#### [Instructions for the task]
The reply should return the data in full, exactly as written.

Recorded information section start

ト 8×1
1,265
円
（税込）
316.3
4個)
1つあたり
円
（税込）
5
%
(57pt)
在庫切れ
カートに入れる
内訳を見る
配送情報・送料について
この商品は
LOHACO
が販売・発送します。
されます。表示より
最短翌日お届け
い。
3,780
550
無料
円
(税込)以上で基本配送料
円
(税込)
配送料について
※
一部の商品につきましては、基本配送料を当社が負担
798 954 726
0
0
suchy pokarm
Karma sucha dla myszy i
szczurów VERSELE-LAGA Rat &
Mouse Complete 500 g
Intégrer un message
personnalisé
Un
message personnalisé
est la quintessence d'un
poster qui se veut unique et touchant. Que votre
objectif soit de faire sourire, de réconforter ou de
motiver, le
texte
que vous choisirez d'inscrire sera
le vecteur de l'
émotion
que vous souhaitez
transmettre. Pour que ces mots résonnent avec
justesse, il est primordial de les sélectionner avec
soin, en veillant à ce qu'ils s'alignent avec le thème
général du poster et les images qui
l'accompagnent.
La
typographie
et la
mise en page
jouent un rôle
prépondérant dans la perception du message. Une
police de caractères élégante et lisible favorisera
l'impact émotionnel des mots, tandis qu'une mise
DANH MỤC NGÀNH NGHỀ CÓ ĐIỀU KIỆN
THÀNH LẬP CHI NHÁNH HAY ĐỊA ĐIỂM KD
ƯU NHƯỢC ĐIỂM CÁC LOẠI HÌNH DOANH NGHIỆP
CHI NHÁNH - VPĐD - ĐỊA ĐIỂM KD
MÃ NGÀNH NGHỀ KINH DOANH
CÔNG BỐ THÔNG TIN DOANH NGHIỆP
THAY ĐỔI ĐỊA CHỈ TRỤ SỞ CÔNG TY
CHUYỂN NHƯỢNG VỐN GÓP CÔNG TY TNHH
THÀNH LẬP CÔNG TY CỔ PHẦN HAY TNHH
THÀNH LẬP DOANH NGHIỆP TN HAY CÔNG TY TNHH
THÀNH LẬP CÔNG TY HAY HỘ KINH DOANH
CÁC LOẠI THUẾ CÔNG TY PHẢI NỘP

Recorded information section end

#### [Written answer]
ト 8×1
1,265
円
（税込）
316.3
4個)
1つあたり
円
（税込）
5
%
(57pt)
在庫切れ
カートに入れる
内訳を見る
配送情報・送料について
この商品は
LOHACO
が販売・発送します。
されます。表示より
最短翌日お届け
い。
3,780
550
無料
円
(税込)以上で基本配送料
円
(税込)
配送料について
※
一部の商品につきましては、基本配送料を当社が負担
798 954 726
0
0
suchy pokarm
Karma sucha dla myszy i
szczurów VERSELE-LAGA Rat &
Mouse Complete 500 g
Intégrer un message
personnalisé
Un
message personnalisé
est la quintessence d'un
poster qui se veut unique et touchant. Que votre
objectif soit de faire sourire, de réconforter ou de
motiver, le
texte
que vous choisirez d'inscrire sera
le vecteur de l'
émotion
que vous souhaitez
transmettre. Pour que ces mots résonnent avec
justesse, il est primordial de les sélectionner avec
soin, en veillant à ce qu'ils s'alignent avec le thème
général du poster et les images qui
l'accompagnent.
La
typographie
et la
mise en page
jouent un rôle
prépondérant dans la perception du message. Une
police de caractères élégante et lisible favorisera
l'impact émotionnel des mots, tandis qu'une mise
DANH MỤC NGÀNH NGHỀ CÓ ĐIỀU KIỆN
THÀNH LẬP CHI NHÁNH HAY ĐỊA ĐIỂM KD
ƯU NHƯỢC ĐIỂM CÁC LOẠI HÌNH DOANH NGHIỆP
CHI NHÁNH - VPĐD - ĐỊA ĐIỂM KD
MÃ NGÀNH NGHỀ KINH DOANH
CÔNG BỐ THÔNG TIN DOANH NGHIỆP
THAY ĐỔI ĐỊA CHỈ TRỤ SỞ CÔNG TY
CHUYỂN NHƯỢNG VỐN GÓP CÔNG TY TNHH
THÀNH LẬP CÔNG TY CỔ PHẦN HAY TNHH
THÀNH LẬP DOANH NGHIỆP TN HAY CÔNG TY TNHH
THÀNH LẬP CÔNG TY HAY HỘ KINH DOANH
CÁC LOẠI THUẾ CÔNG TY PHẢI NỘP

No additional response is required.